----- Records for processing -----

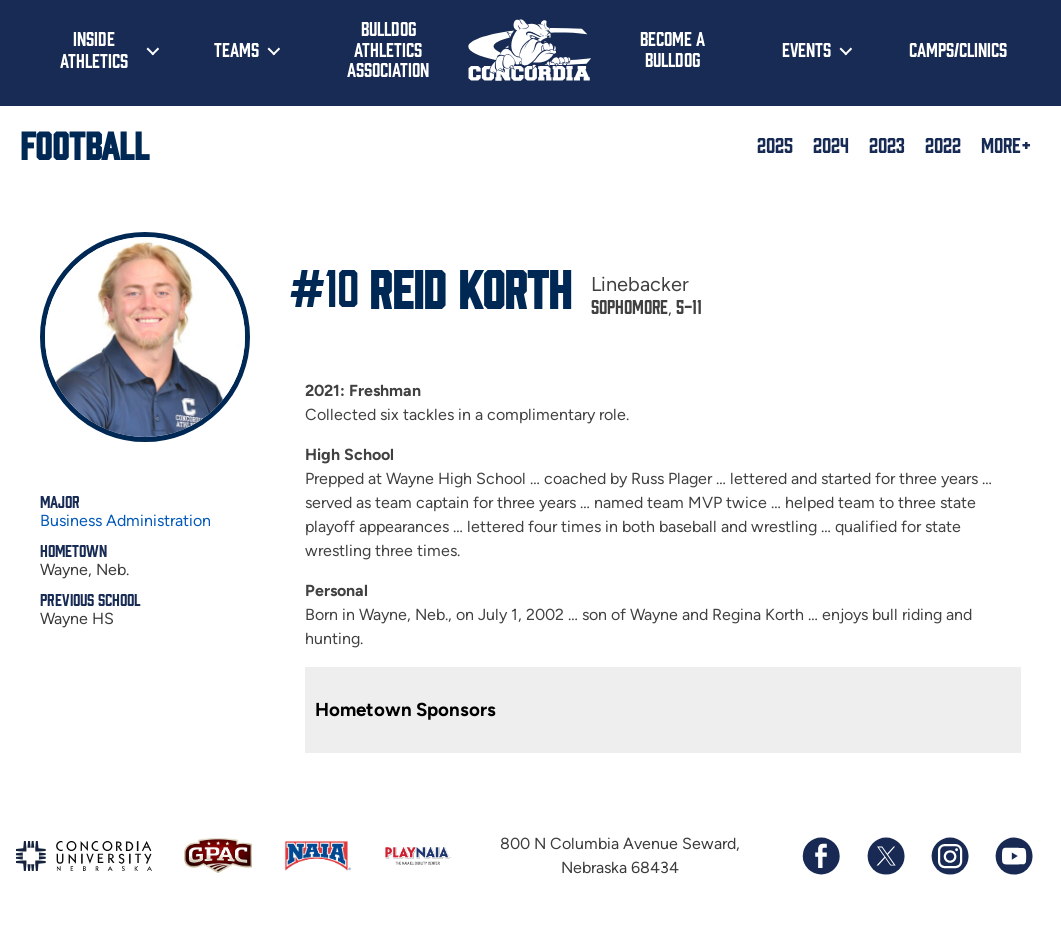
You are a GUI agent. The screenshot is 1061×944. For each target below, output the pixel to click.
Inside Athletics (94, 49)
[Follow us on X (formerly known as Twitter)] (885, 856)
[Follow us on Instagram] (949, 856)
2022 (943, 144)
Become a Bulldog (672, 48)
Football (84, 144)
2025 (775, 144)
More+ (1006, 144)
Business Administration (125, 520)
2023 (887, 144)
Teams (236, 49)
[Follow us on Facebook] (821, 856)
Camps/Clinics (958, 49)
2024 (831, 144)
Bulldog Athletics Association (388, 48)
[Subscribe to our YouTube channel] (1013, 856)
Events (806, 49)
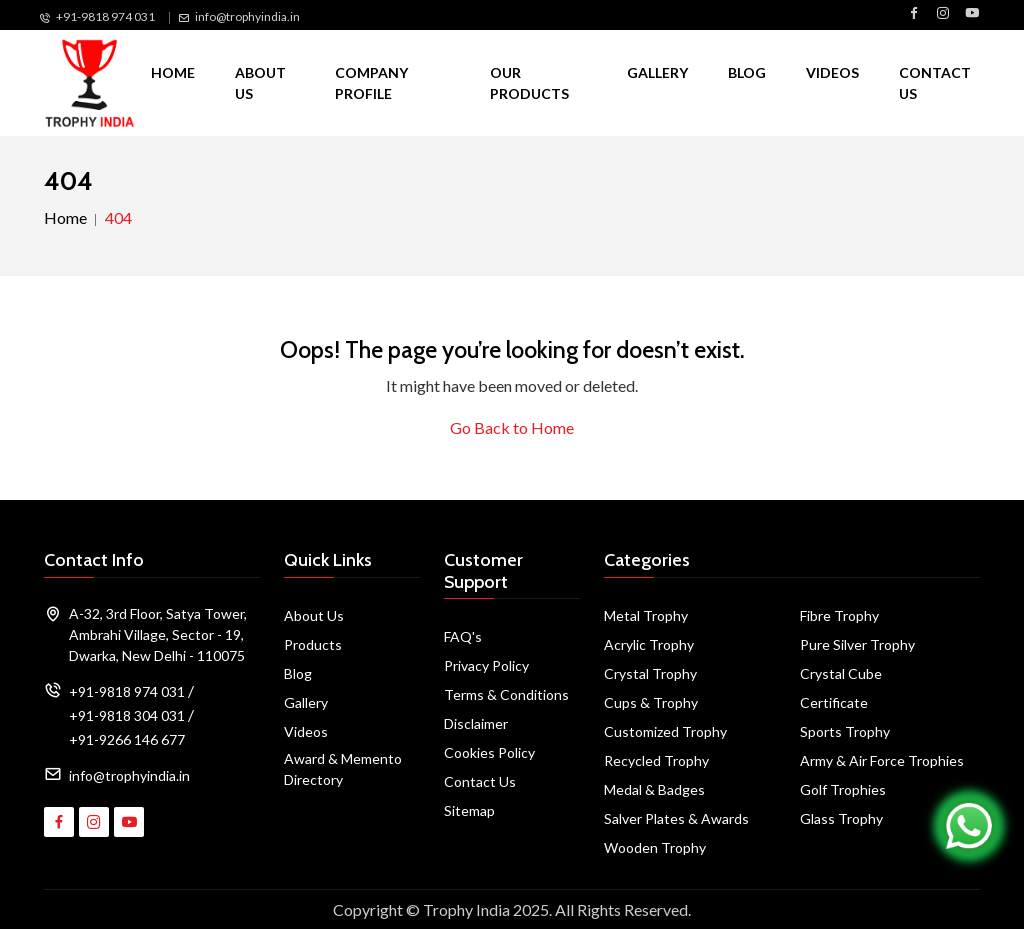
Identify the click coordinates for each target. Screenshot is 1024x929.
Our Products (529, 83)
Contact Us (935, 83)
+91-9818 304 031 (127, 715)
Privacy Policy (486, 665)
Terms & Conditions (506, 694)
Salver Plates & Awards (676, 818)
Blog (747, 72)
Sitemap (469, 810)
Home (173, 72)
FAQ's (463, 636)
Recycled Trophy (656, 760)
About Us (260, 83)
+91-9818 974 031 (105, 16)
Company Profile (371, 83)
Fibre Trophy (839, 615)
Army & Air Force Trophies (882, 760)
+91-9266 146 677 (127, 739)
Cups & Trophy (651, 702)
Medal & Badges (654, 789)
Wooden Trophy (655, 847)
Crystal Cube (841, 673)
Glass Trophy (841, 818)
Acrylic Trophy (649, 644)
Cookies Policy (489, 752)
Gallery (657, 72)
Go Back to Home (512, 427)
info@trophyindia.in (247, 16)
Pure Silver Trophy (857, 644)
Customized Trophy (665, 731)
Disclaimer (476, 723)
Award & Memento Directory (343, 769)
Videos (832, 72)
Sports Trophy (845, 731)
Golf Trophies (843, 789)
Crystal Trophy (650, 673)
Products (313, 644)
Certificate (834, 702)
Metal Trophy (646, 615)
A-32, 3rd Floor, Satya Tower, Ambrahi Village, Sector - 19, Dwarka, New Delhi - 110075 (158, 634)
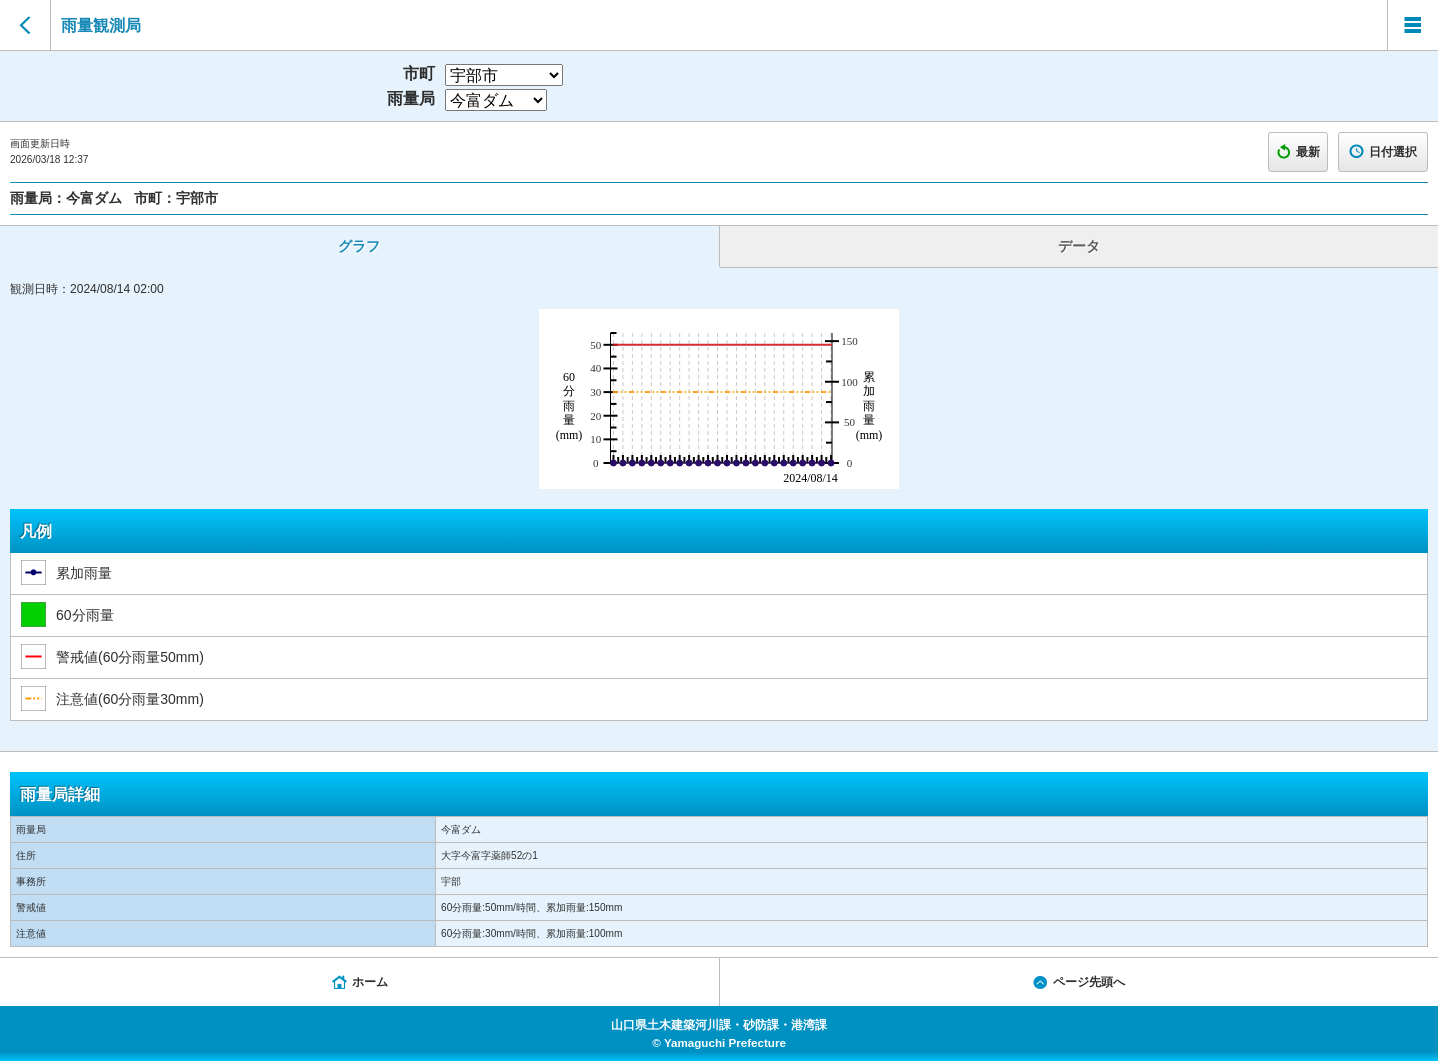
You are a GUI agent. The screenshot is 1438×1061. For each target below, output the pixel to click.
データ (1079, 246)
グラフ (359, 246)
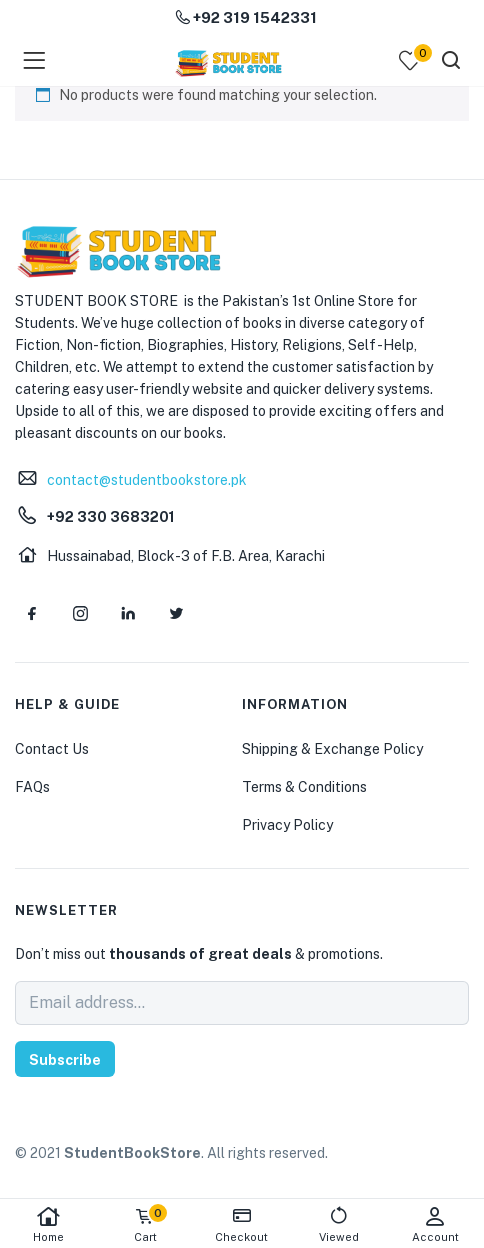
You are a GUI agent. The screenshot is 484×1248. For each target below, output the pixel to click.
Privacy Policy (287, 825)
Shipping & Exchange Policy (332, 749)
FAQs (32, 787)
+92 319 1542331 (246, 17)
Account (435, 1224)
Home (48, 1224)
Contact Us (52, 749)
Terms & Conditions (304, 787)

-----

* _Exercise details_
Copy the records above exactly, omitting every picture.

* _Completed exercise_
You are a GUI agent. The screenshot is 1061×944. For each target below, output the pixel to click.
Inside Athletics (94, 49)
[Follow us on X (formerly known as Twitter)] (885, 856)
[Follow us on Instagram] (949, 856)
2022 (943, 144)
Become a Bulldog (672, 48)
Football (84, 144)
2025 (775, 144)
More+ (1006, 144)
Business Administration (125, 520)
2023 (887, 144)
Teams (236, 49)
[Follow us on Facebook] (821, 856)
Camps/Clinics (958, 49)
2024 (831, 144)
Bulldog Athletics Association (388, 48)
[Subscribe to our YouTube channel] (1013, 856)
Events (806, 49)
Identify the click coordinates for each target. Screenshot is 1024x929.
Our Products (529, 83)
Contact Us (935, 83)
+91-9818 304 031 (127, 715)
Privacy Policy (486, 665)
Terms & Conditions (506, 694)
Salver Plates & Awards (676, 818)
Blog (747, 72)
Sitemap (469, 810)
Home (173, 72)
FAQ's (463, 636)
Recycled Trophy (656, 760)
About Us (260, 83)
+91-9818 974 031 (105, 16)
Company Profile (371, 83)
Fibre Trophy (839, 615)
Army & Air Force Trophies (882, 760)
+91-9266 146 677 (127, 739)
Cups & Trophy (651, 702)
Medal & Badges (654, 789)
Wooden Trophy (655, 847)
Crystal Cube (841, 673)
Glass Trophy (841, 818)
Acrylic Trophy (649, 644)
Cookies Policy (489, 752)
Gallery (657, 72)
Go Back to Home (512, 427)
info@trophyindia.in (247, 16)
Pure Silver Trophy (857, 644)
Customized Trophy (665, 731)
Disclaimer (476, 723)
Award & Memento Directory (343, 769)
Videos (832, 72)
Sports Trophy (845, 731)
Golf Trophies (843, 789)
Crystal Trophy (650, 673)
Products (313, 644)
Certificate (834, 702)
Metal Trophy (646, 615)
A-32, 3rd Floor, Satya Tower, Ambrahi Village, Sector - 19, Dwarka, New Delhi - 110075 (158, 634)
You are a GUI agent. The screenshot is 1438×1061. For each target below, output the pixel to click.
データ (1079, 246)
グラフ (359, 246)
You are a GUI agent. The screenshot is 484×1248. For each target below, output the pixel to click.
Privacy Policy (287, 825)
Shipping & Exchange Policy (332, 749)
FAQs (32, 787)
+92 319 1542331 (246, 17)
Account (435, 1224)
Home (48, 1224)
Contact Us (52, 749)
Terms & Conditions (304, 787)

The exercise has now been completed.